J’ai accom­pa­gné plu­sieurs groupes dans l’exploration de la par­tie plus rela­tion­nelle du mana­ge­ment, au-delà des aspects pro­fes­sion­nels, tech­niques, finan­ciers. En exa­mi­nant les condi­tions qui per­mettent à cha­cun de don­ner le meilleur de lui-même, ils ont ain­si défi­ni cinq facettes qui défi­nissent la rela­tion managériale :

  • la qua­li­té d’être : connais­sance de soi, fia­bi­li­té, asser­ti­vi­té, sens de la responsabilité ;
  • la capa­ci­té rela­tion­nelle : ouver­ture aux autres, dis­po­ni­bi­li­té, écoute, confiance réci­proque, bonne et juste délégation ;
  • la vision et le sens par­ta­gé : don­ner du sens à l’action, entraî­ner vers un but mobilisateur ;
  • la dyna­mique col­lec­tive : créer du lien et faire tra­vailler ensemble des per­son­na­li­tés diverses, arti­cu­ler toutes ces com­pé­tences dif­fé­rentes, jouer col­lec­tif entre entités ;
  • et enfin, l’épa­nouis­se­ment du col­la­bo­ra­teur par la réus­site de sa mis­sion : accroître ses capa­ci­tés, déve­lop­per sa créa­ti­vi­té, le faire gran­dir par sa propre réussite.

Repères managériaux

Ces dif­fé­rents domaines, inti­me­ment reliés les uns aux autres, ont été pris par ces groupes comme des repères mana­gé­riaux connus de tous. Leur exa­men pério­dique entre patron et col­la­bo­ra­teurs a faci­li­té, flui­di­fié et enri­chi leurs rela­tions, en fai­sant tom­ber les tabous du type « le chef a tou­jours rai­son ». Ils les ont inté­grés glo­ba­le­ment dans les cri­tères des entre­tiens annuels.

Un exercice d’équilibres multiples

À cha­cun de ces plans, les rela­tions se jouent sur trois registres : la tête, le cœur, le corps. Si nous pri­vi­lé­gions par for­ma­tion la pen­sée et le verbe – l’intelligence intel­lec­tuelle –, la rela­tion habite aus­si les émo­tions – l’intelligence émo­tion­nelle –, et se tra­duit dans le corps – le lan­gage non verbal.

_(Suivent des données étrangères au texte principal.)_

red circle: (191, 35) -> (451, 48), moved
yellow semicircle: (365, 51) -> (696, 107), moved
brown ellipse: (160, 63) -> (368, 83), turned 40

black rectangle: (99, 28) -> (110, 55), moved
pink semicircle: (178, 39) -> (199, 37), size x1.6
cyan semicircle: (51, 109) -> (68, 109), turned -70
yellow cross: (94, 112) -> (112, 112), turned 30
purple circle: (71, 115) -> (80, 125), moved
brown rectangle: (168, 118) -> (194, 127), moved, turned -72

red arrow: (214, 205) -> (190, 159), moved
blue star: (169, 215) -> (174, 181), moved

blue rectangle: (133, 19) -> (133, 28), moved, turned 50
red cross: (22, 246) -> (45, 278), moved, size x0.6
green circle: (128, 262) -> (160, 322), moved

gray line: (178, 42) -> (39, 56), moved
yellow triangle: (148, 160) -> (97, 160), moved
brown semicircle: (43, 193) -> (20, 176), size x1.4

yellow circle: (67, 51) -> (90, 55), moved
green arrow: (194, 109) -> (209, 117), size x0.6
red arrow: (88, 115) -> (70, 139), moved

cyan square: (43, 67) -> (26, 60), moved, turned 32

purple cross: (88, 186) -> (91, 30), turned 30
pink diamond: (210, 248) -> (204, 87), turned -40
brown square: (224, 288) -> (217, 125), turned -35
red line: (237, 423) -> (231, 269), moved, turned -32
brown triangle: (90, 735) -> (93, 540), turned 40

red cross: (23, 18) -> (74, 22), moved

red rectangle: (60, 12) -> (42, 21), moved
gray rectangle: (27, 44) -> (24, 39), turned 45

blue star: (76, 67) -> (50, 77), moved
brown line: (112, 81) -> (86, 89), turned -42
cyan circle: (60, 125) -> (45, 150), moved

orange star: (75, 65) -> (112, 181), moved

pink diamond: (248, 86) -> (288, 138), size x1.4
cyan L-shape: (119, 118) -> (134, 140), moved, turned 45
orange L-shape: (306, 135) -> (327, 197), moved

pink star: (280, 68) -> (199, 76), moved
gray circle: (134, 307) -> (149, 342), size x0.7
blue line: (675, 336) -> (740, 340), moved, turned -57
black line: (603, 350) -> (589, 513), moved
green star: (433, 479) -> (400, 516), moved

Les prises de conscience et les chan­ge­ments de com­por­te­ment se font et s’ancrent d’autant plus qu’ils touchent l’émotion et s’appuient sur un vécu incar­né, sur des sen­sa­tions bien per­çues ; d’où l’importance d’intégrer ces plans dans l’animation des temps forts (sémi­naires, conven­tions, etc.).

Accompagner les équipes

La per­for­mance du groupe va dépendre de la rela­tion de cha­cun aux autres, à l’autre, à soi, à l’Autre. Le rôle d’accompagnateur est de tenir et d’aligner les mul­tiples niveaux et registres des rela­tions, et de gui­der le groupe sur un par­cours qui lui per­mette d’avancer en sécu­ri­té vers l’objectif visé. Concrè­te­ment, dans l’animation des temps forts col­lec­tifs, je donne le temps de la réflexion per­son­nelle, du retour sur soi avant le par­tage en petits groupes (qui per­met une impli­ca­tion plus en véri­té et en pro­fon­deur), puis la mise en com­mun plé­nière de toutes les réflexions, expé­riences, pro­po­si­tions pour en tirer ensemble la « sub­stan­ti­fique moelle ».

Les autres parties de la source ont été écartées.